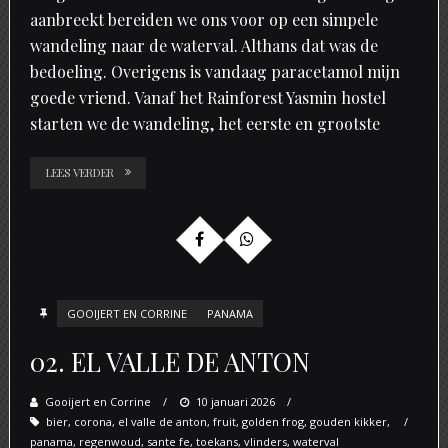
aanbreekt bereiden we ons voor op een simpele
wandeling naar de waterval. Althans dat was de
bedoeling. Overigens is vandaag paracetamol mijn
goede vriend. Vanaf het Rainforest Yasmin hostel
starten we de wandeling, het eerste en grootste
LEES VERDER
GOOIJERT EN CORRINE
PANAMA
02. EL VALLE DE ANTON
Gooijert en Corrine
Posted
10 januari 2026
bier
,
corona
,
el valle de anton
on
,
fruit
,
golden frog
,
gouden kikker
,
panama
,
regenwoud
,
sante fe
,
toekans
,
vlinders
,
waterval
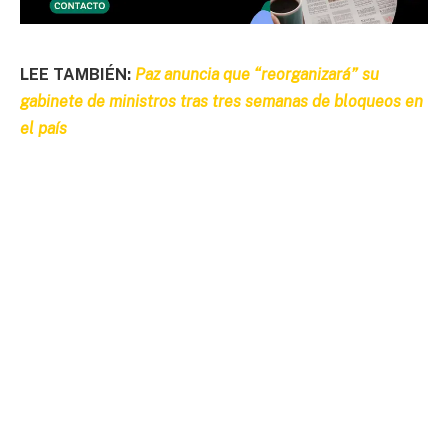
LEE TAMBIÉN:
Paz anuncia que “reorganizará” su
gabinete de ministros tras tres semanas de bloqueos en
el país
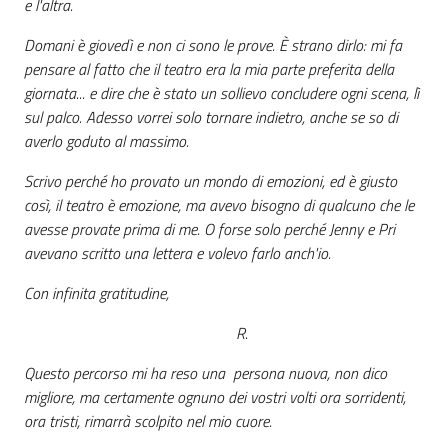
e l'altra.
Domani è giovedì e non ci sono le prove. È strano dirlo: mi fa
pensare al fatto che il teatro era la mia parte preferita della
giornata... e dire che è stato un sollievo concludere ogni scena, lì
sul palco. Adesso vorrei solo tornare indietro, anche se so di
averlo goduto al massimo.
Scrivo perché ho provato un mondo di emozioni, ed è giusto
così, il teatro è emozione, ma avevo bisogno di qualcuno che le
avesse provate prima di me. O forse solo perché Jenny e Pri
avevano scritto una lettera e volevo farlo anch'io.
Con infinita gratitudine,
R.
Questo percorso mi ha reso una persona nuova, non dico
migliore, ma certamente ognuno dei vostri volti ora sorridenti,
ora tristi, rimarrà scolpito nel mio cuore.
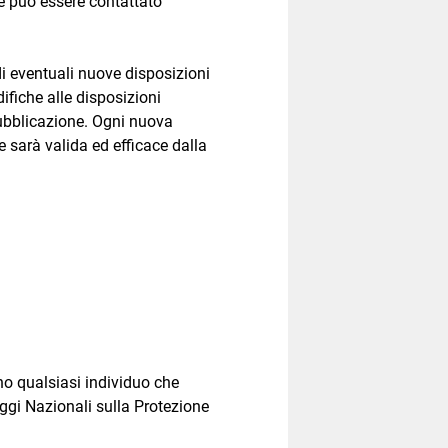
e può essere contattato
 di eventuali nuove disposizioni
ifiche alle disposizioni
pubblicazione. Ogni nuova
e sarà valida ed efficace dalla
no qualsiasi individuo che
eggi Nazionali sulla Protezione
---
**Required action**
Where an entry includes an image, skip the image and return everything else exactly.

**Task answer**
aanbreekt bereiden we ons voor op een simpele
wandeling naar de waterval. Althans dat was de
bedoeling. Overigens is vandaag paracetamol mijn
goede vriend. Vanaf het Rainforest Yasmin hostel
starten we de wandeling, het eerste en grootste
LEES VERDER
GOOIJERT EN CORRINE
PANAMA
02. EL VALLE DE ANTON
Gooijert en Corrine
Posted
10 januari 2026
bier
,
corona
,
el valle de anton
on
,
fruit
,
golden frog
,
gouden kikker
,
panama
,
regenwoud
,
sante fe
,
toekans
,
vlinders
,
waterval
LEE TAMBIÉN:
Paz anuncia que “reorganizará” su
gabinete de ministros tras tres semanas de bloqueos en
el país
e l'altra.
Domani è giovedì e non ci sono le prove. È strano dirlo: mi fa
pensare al fatto che il teatro era la mia parte preferita della
giornata... e dire che è stato un sollievo concludere ogni scena, lì
sul palco. Adesso vorrei solo tornare indietro, anche se so di
averlo goduto al massimo.
Scrivo perché ho provato un mondo di emozioni, ed è giusto
così, il teatro è emozione, ma avevo bisogno di qualcuno che le
avesse provate prima di me. O forse solo perché Jenny e Pri
avevano scritto una lettera e volevo farlo anch'io.
Con infinita gratitudine,
R.
Questo percorso mi ha reso una persona nuova, non dico
migliore, ma certamente ognuno dei vostri volti ora sorridenti,
ora tristi, rimarrà scolpito nel mio cuore.
e può essere contattato
 di eventuali nuove disposizioni
ifiche alle disposizioni
pubblicazione. Ogni nuova
e sarà valida ed efficace dalla
no qualsiasi individuo che
eggi Nazionali sulla Protezione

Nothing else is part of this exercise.